Expectations for the architect

Unit tests and basic CI are well-known, widely adopted and should be part of any development process. If not present, you, as an architect, should introduce them, but hopefully the dev-team can take the responsibility themselves. Architects usually manage to stay out of the way and everything is fine - at the application level.

Developers working at an application seldom take responsibility for system-wide concerns. And they shouldn't. This is the responsibility of the system (!) architect. It thus falls to the architect to ensure that the system as a whole can be deployed and tested properly.

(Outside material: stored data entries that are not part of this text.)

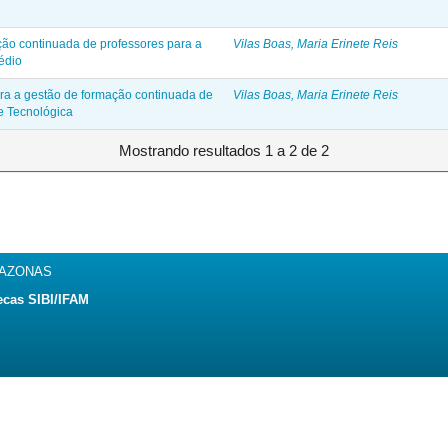
ão continuada de professores para a
Vilas Boas, Maria Erinete Reis
édio
ra a gestão de formação continuada de
Vilas Boas, Maria Erinete Reis
e Tecnológica
Mostrando resultados 1 a 2 de 2
MAZONAS
ecas SIBI/IFAM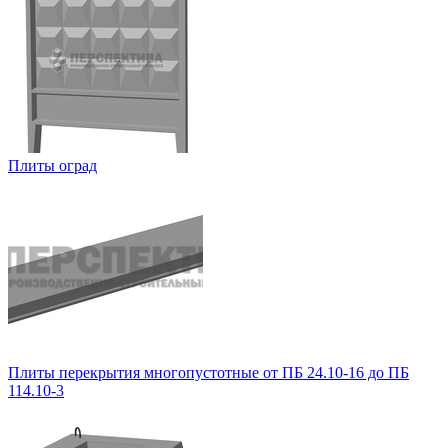
Плиты оград
Плиты перекрытия многопустотные от ПБ 24.10-16 до ПБ
114.10-3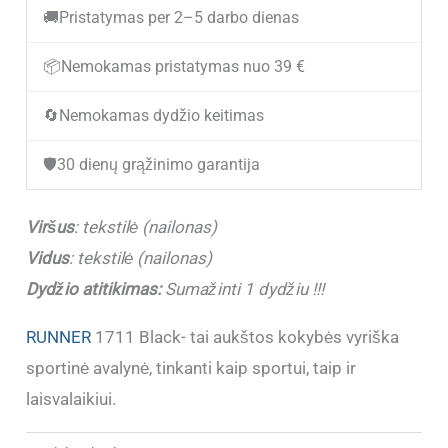
🚚
Pristatymas per 2–5 darbo dienas
Vyriški
sportbačiai
📦
Nemokamas pristatymas nuo 39 €
RUNNER
🔄
Nemokamas dydžio keitimas
1711
Black/White
🛡️
30 dienų grąžinimo garantija
Viršus
: tekstilė (nailonas)
Vidus
: tekstilė (nailonas)
Dydžio atitikimas:
Sumažinti 1 dydžiu !!!
RUNNER
1711 Black- tai aukštos kokybės vyriška
sportinė avalynė, tinkanti kaip sportui, taip ir
laisvalaikiui.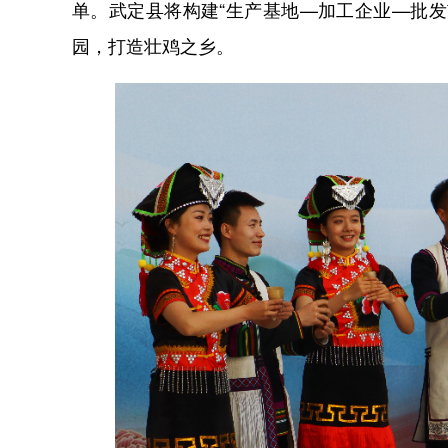
单。武定县将构建“生产基地—加工企业—批
园，打造壮鸡之乡。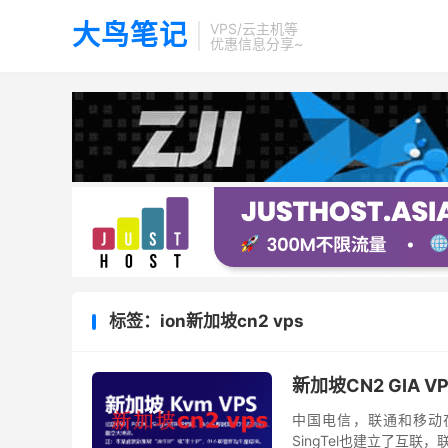
大鸟笔记
VPS/云主机等
优惠信息分享~
标签：ion新加坡cn2 vps
新加坡CN2 GIA 
中国电信，联通和移动在
SingTel也建立了互联，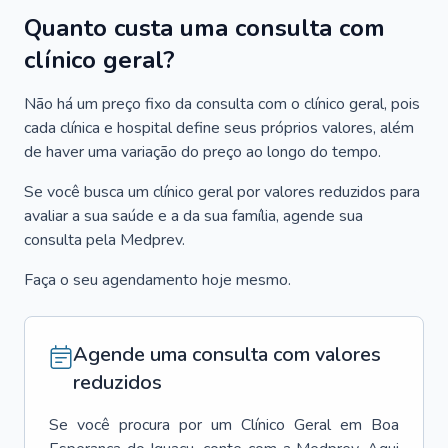
Quanto custa uma consulta com
clínico geral?
Não há um preço fixo da consulta com o clínico geral, pois
cada clínica e hospital define seus próprios valores, além
de haver uma variação do preço ao longo do tempo.
Se você busca um clínico geral por valores reduzidos para
avaliar a sua saúde e a da sua família, agende sua
consulta pela Medprev.
Faça o seu agendamento hoje mesmo.
Agende uma consulta com valores
reduzidos
Se você procura por um
Clínico Geral
em
Boa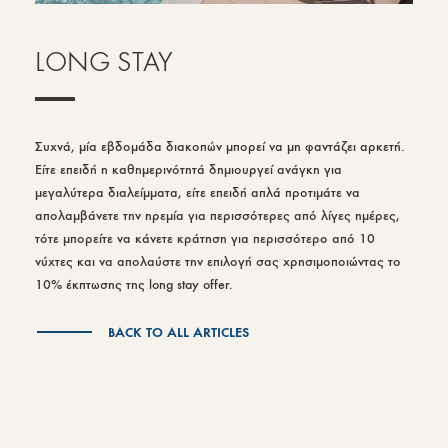
LONG STAY
Συχνά, μία εβδομάδα διακοπών μπορεί να μη φαντάζει αρκετή.
Είτε επειδή η καθημερινότητά δημιουργεί ανάγκη για
μεγαλύτερα διαλείμματα, είτε επειδή απλά προτιμάτε να
απολαμβάνετε την ηρεμία για περισσότερες από λίγες ημέρες,
τότε μπορείτε να κάνετε κράτηση για περισσότερο από 10
νύχτες και να απολαύστε την επιλογή σας χρησιμοποιώντας το
10% έκπτωσης της long stay offer.
BACK TO ALL ARTICLES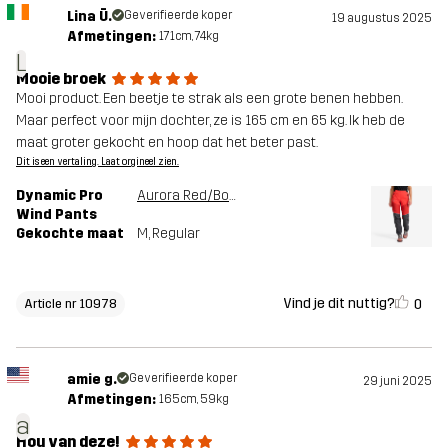
Lina Ū.
Geverifieerde koper
19 augustus 2025
Afmetingen:
171cm, 74kg
L
Mooie broek
Mooi product. Een beetje te strak als een grote benen hebben.
Maar perfect voor mijn dochter, ze is 165 cm en 65 kg. Ik heb de
maat groter gekocht en hoop dat het beter past.
Dit is een vertaling. Laat orgineel zien.
Dynamic Pro
Aurora Red/Bossa Nova
Wind Pants
Gekochte maat
M
, Regular
Vind je dit nuttig?
0
Article nr 10978
amie g.
Geverifieerde koper
29 juni 2025
Afmetingen:
165cm, 59kg
a
Hou van deze!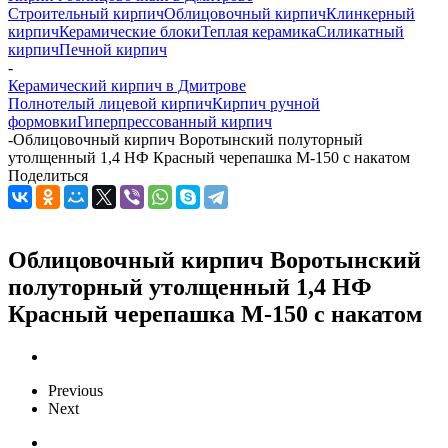
Строительный кирпич
Облицовочный кирпич
Клинкерный
кирпич
Керамические блоки
Теплая керамика
Силикатный
кирпич
Печной кирпич
-
Керамический кирпич в Дмитрове
Полнотелый лицевой кирпич
Кирпич ручной
формовки
Гиперпрессованный кирпич
-
Облицовочный кирпич Воротынский полуторный
утолщенный 1,4 НФ Красный черепашка М-150 с накатом
Поделиться
Облицовочный кирпич Воротынский
полуторный утолщенный 1,4 НФ
Красный черепашка М-150 с накатом
Previous
Next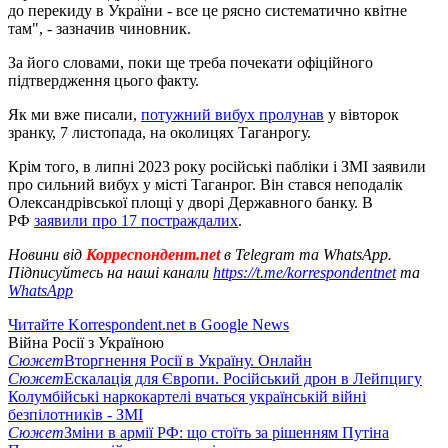
до перекиду в України - все це рясно систематично квітне
там", - зазначив чиновник.
За його словами, поки ще треба почекати офіційного
підтвердження цього факту.
Як ми вже писали,
потужний вибух пролунав
у вівторок
зранку, 7 листопада, на околицях Таганрогу.
Крім того, в липні 2023 року російські пабліки і ЗМІ заявили
про сильний вибух у місті Таганрог. Він стався неподалік
Олександрівської площі у дворі Державного банку. В
РФ
заявили про 17 постраждалих
.
Новини від
Корреспондент.net
в Telegram та WhatsApp.
Підписуйтесь на наші канали
https://t.me/korrespondentnet
та
WhatsApp
Читайте Korrespondent.net в Google News
Війна Росії з Україною
Сюжет
Вторгнення Росії в Україну. Онлайн
Сюжет
Ескалація для Європи. Російський дрон в Лейпцигу
Колумбійські наркокартелі вчаться українській війні
безпілотників - ЗМІ
Сюжет
Зміни в армії РФ: що стоїть за рішенням Путіна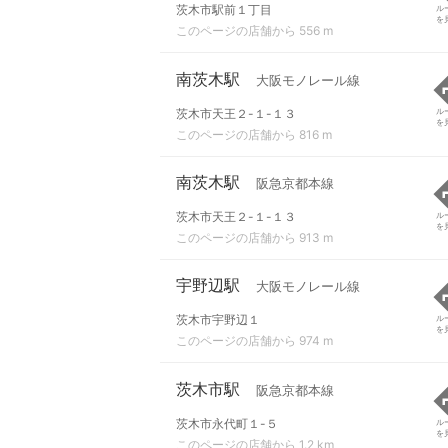
茨木市駅前１丁目
ル
を
このページの店舗から 556 m
南茨木駅
大阪モノレール線
茨木市天王２-１-１３
ル
を
このページの店舗から 816 m
南茨木駅
阪急京都本線
茨木市天王２-１-１３
ル
を
このページの店舗から 913 m
宇野辺駅
大阪モノレール線
茨木市宇野辺１
ル
を
このページの店舗から 974 m
茨木市駅
阪急京都本線
茨木市永代町１-５
ル
を
このページの店舗から 1.2 km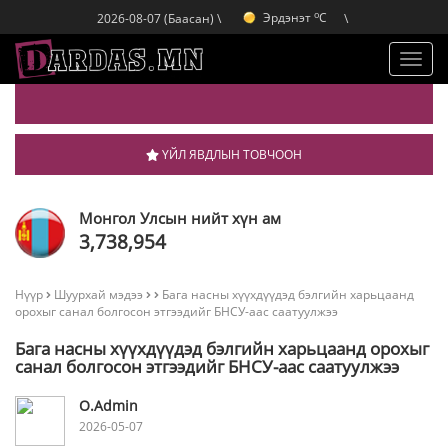
o
Эрдэнэт
C
2026-08-07 (Баасан) \
\
o
Улаанбаатар
C
o
Дархан
C
Toggl
navig
ҮЙЛ ЯВДЛЫН ТОВЧООН
Монгол Улсын нийт хүн ам
3,738,954
Нүүр
Шуурхай мэдээ
Бага насны хүүхдүүдэд бэлгийн харьцаанд
орохыг санал болгосон этгээдийг БНСУ-аас саатуулжээ
Бага насны хүүхдүүдэд бэлгийн харьцаанд орохыг
санал болгосон этгээдийг БНСУ-аас саатуулжээ
O.Admin
2026-05-07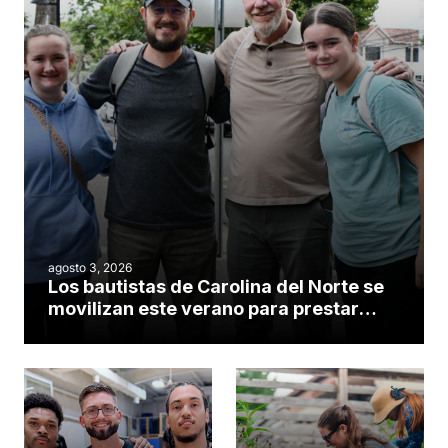
agosto 3, 2026
Los bautistas de Carolina del Norte se
movilizan este verano para prestar
servicio en todo el continente
americano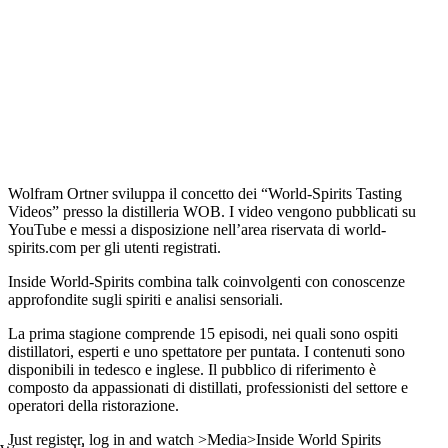
Wolfram Ortner sviluppa il concetto dei “World-Spirits Tasting
Videos” presso la distilleria WOB. I video vengono pubblicati su
YouTube e messi a disposizione nell’area riservata di world-
spirits.com per gli utenti registrati.
Inside World-Spirits combina talk coinvolgenti con conoscenze
approfondite sugli spiriti e analisi sensoriali.
La prima stagione comprende 15 episodi, nei quali sono ospiti
distillatori, esperti e uno spettatore per puntata. I contenuti sono
disponibili in tedesco e inglese. Il pubblico di riferimento è
composto da appassionati di distillati, professionisti del settore e
operatori della ristorazione.
Just register, log in and watch >Media>Inside World Spirits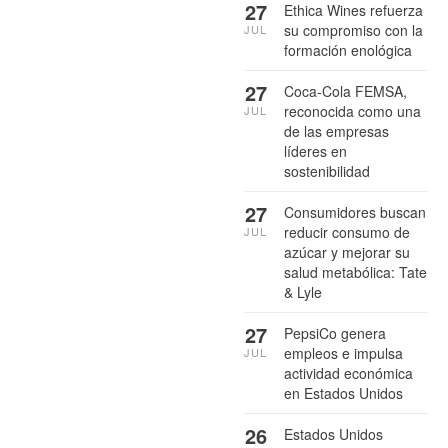
27
Ethica Wines refuerza
su compromiso con la
JUL
formación enológica
27
Coca-Cola FEMSA,
reconocida como una
JUL
de las empresas
líderes en
sostenibilidad
27
Consumidores buscan
reducir consumo de
JUL
azúcar y mejorar su
salud metabólica: Tate
& Lyle
27
PepsiCo genera
empleos e impulsa
JUL
actividad económica
en Estados Unidos
26
Estados Unidos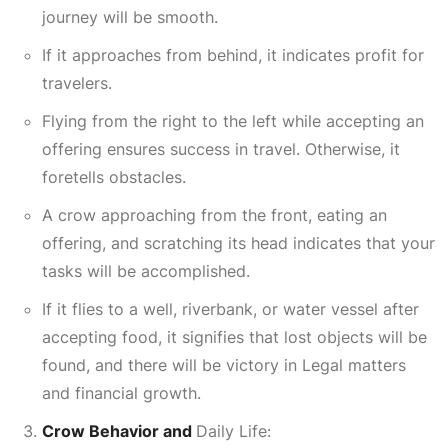
journey will be smooth.
If it approaches from behind, it indicates profit for
travelers.
Flying from the right to the left while accepting an
offering ensures success in travel. Otherwise, it
foretells obstacles.
A crow approaching from the front, eating an
offering, and scratching its head indicates that your
tasks will be accomplished.
If it flies to a well, riverbank, or water vessel after
accepting food, it signifies that lost objects will be
found, and there will be victory in
Legal
matters
and financial growth.
Crow Behavior and
Daily Life: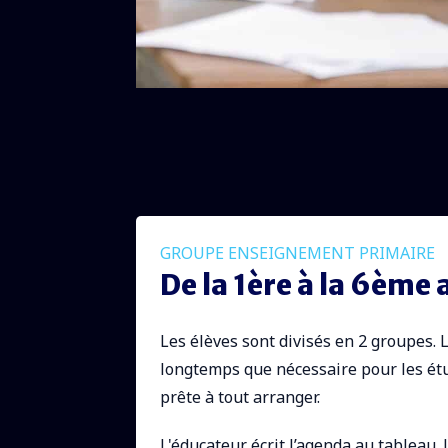
GROUPE ENSEIGNEMENT PRIMAIRE
De la 1ère à la 6ème
Les élèves sont divisés en 2 groupes. 
longtemps que nécessaire pour les étud
prête à tout arranger.
L'éducateur écrit l’agenda au tableau. 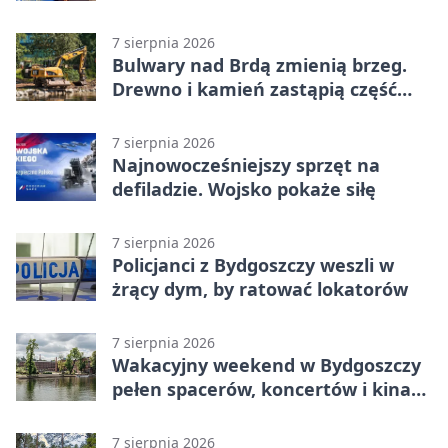
całego świata
7 sierpnia 2026
Bulwary nad Brdą zmienią brzeg.
Drewno i kamień zastąpią część
betonu
7 sierpnia 2026
Najnowocześniejszy sprzęt na
defiladzie. Wojsko pokaże siłę
7 sierpnia 2026
Policjanci z Bydgoszczy weszli w
żrący dym, by ratować lokatorów
7 sierpnia 2026
Wakacyjny weekend w Bydgoszczy
pełen spacerów, koncertów i kina
pod chmurką
7 sierpnia 2026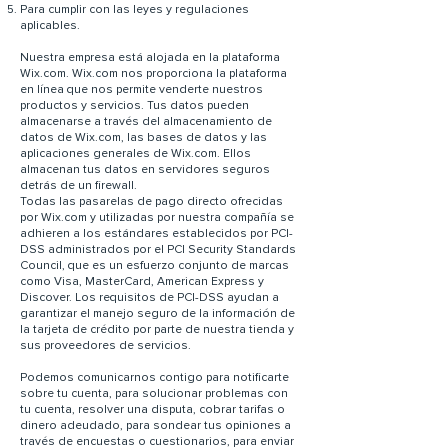
Para cumplir con las leyes y regulaciones
aplicables.
Nuestra empresa está alojada en la plataforma
Wix.com. Wix.com nos proporciona la plataforma
en línea que nos permite venderte nuestros
productos y servicios. Tus datos pueden
almacenarse a través del almacenamiento de
datos de Wix.com, las bases de datos y las
aplicaciones generales de Wix.com. Ellos
almacenan tus datos en servidores seguros
detrás de un firewall.
Todas las pasarelas de pago directo ofrecidas
por Wix.com y utilizadas por nuestra compañía se
adhieren a los estándares establecidos por PCI-
DSS administrados por el PCI Security Standards
Council, que es un esfuerzo conjunto de marcas
como Visa, MasterCard, American Express y
Discover. Los requisitos de PCI-DSS ayudan a
garantizar el manejo seguro de la información de
la tarjeta de crédito por parte de nuestra tienda y
sus proveedores de servicios.
Podemos comunicarnos contigo para notificarte
sobre tu cuenta, para solucionar problemas con
tu cuenta, resolver una disputa, cobrar tarifas o
dinero adeudado, para sondear tus opiniones a
través de encuestas o cuestionarios, para enviar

So what should an architect do?

Strive to adhere to the following guidelines:

  • Deployment should be simple: Both system administrators and developers should be able to install and configure any service. Prefer simple to fast, because brain-time is more expensive than processing power.
  • For every new release, the application will be deployed at least once, probably a bunch of times, so the ROI is excellent.

  • Loose coupling between services: it should be possible to test service A and service B together without deploying service C, D, E, F, G, etc. This allows iterative testing and promotes a clean design.

  • Continuously integrate services: for each new version of a service, deploy it and test that it works together with the rest of the system.

"First, when we deploy software, we are exposing ourselves to the accumulated technical risk embodied in the code. By deploying one component at a time, we spread technical risk out over a longer period of time. Every component has its own chance to fail in production, letting us harden each one independently."

"It's rare to find a technique that simultaneously provides higher commercial value and better architectural qualities, but early deployment of individual components offers both."

Src: Skyscrapers aren't scalable

Why follow these guidelines?

Simply because it is the most efficient approach to create big systems that work. The alternatives are much more costly and take much more time.

Why don't architects follow these guidelines?

Probably because most architects don't know the concepts or what tool support is available.